[Transcribed page contents]
----
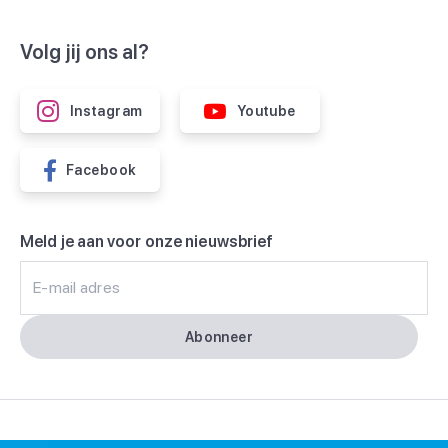
Volg jij ons al?
Instagram
Youtube
Facebook
Meld je aan voor onze nieuwsbrief
E-mail adres
Abonneer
----
> **The problem**: Starting from the line with "Meld je aan voor onze nieuwsbrief", write out every remaining line of the data above exactly, the final line included, and nothing before it.

> **Result for this exercise**:
Meld je aan voor onze nieuwsbrief
E-mail adres
Abonneer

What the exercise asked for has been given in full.